「夢の旅路」 

急ぎ足で石畳を踏みしめる。でこぼこ道は歩きにくいが、それは仕方ない。膝をがくがくさせながら、歩を進める。
 「夢の旅路は〜♪ 木の葉模様の石畳〜♪ まばゆく白い長い道。足跡も影も〜♪ 残さないで〜♪ 通り過ぎた〜・・・」
 知らないうちに、体を左右に揺らすのに合わせて、口ずさんでいた。「夢の旅路」か。懐かしい歌だな。久しぶりに、その懐かしさが似合う街に戻ってきた。そう、5年ぶりに中米に戻ってきた。
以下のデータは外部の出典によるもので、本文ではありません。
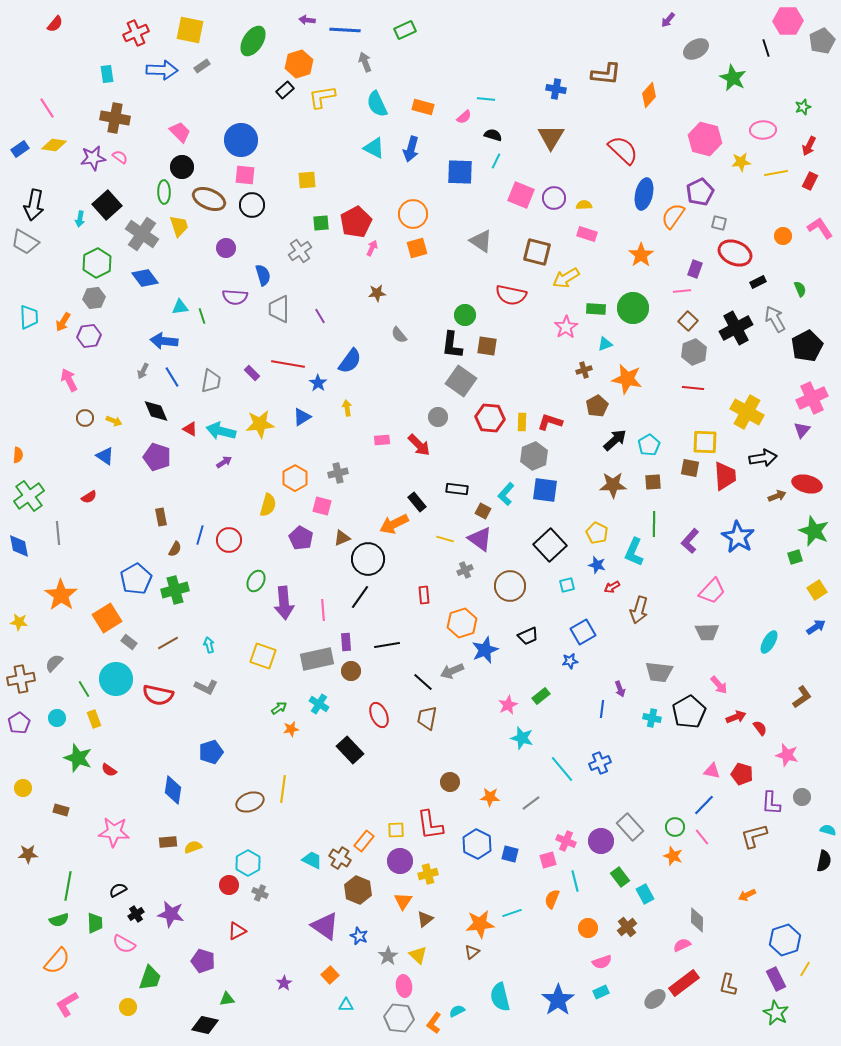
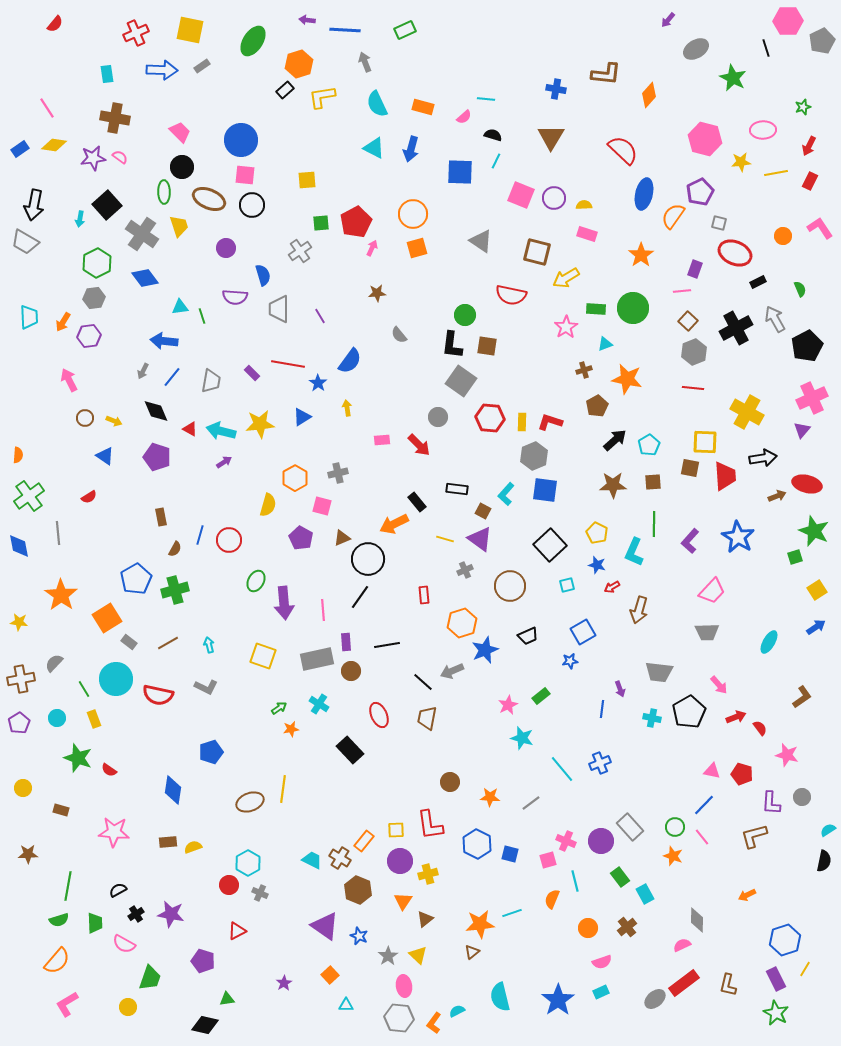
blue line at (172, 377): rotated 70 degrees clockwise
cyan semicircle at (828, 830): rotated 49 degrees counterclockwise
本当はうれしいはずなのに、なぜだか分からない寂しい感覚に包まれた。最初に感じた違和感は、言葉だった。
 5年前は、片言だけど、サバイバルのスペイン語を何とか話せていた。だが今は、その怪しげな日常会話さえも、すっかり忘れてしまった。「はい」、「いいえ」というような咄嗟に出る文句は、「ホウゥ(ビルマ語で「はい」)」か「イエス」という言葉になってしまう。久しぶりの中米を回るのには、やっぱりスペイン語の復習から始めなければならないようだ。
 いつものように、中米の北の入り口、グアテマラに入る。さらに、グアテマラでも異色の地、アンティグアに滞在する。グアテマラの歴史は、それこそ侵略と苦しみの歴史。36年間続いた内戦は96年にやっと終結。

実際、アメリカ合衆国が今、世界中で行っている暴力の行使は、グアテマラを始めとする中米の歴史とまさに重なり合っている。それは、現在のイラクどころではない。「9・11/10・14/3・20」に始まる米国のアフガンとイラクへの謀略は、中米の歴史を知っている者にとってはそれほど驚きではない。 しかし、ここアンティグアというところは、そんな歴史をそれほど感じさせない観光地でもある。この地は、アメリカ大陸を南に下っていく、バックパッカーの出発点でもある。短い人で2〜3週間、長い人で3ヶ月くらいスペイン語を習得した後、ラテンアメリカへ旅立つのだ。異国の旅行はやっぱり、その土地の言葉ができるのとできないのでは大きく違うからだ。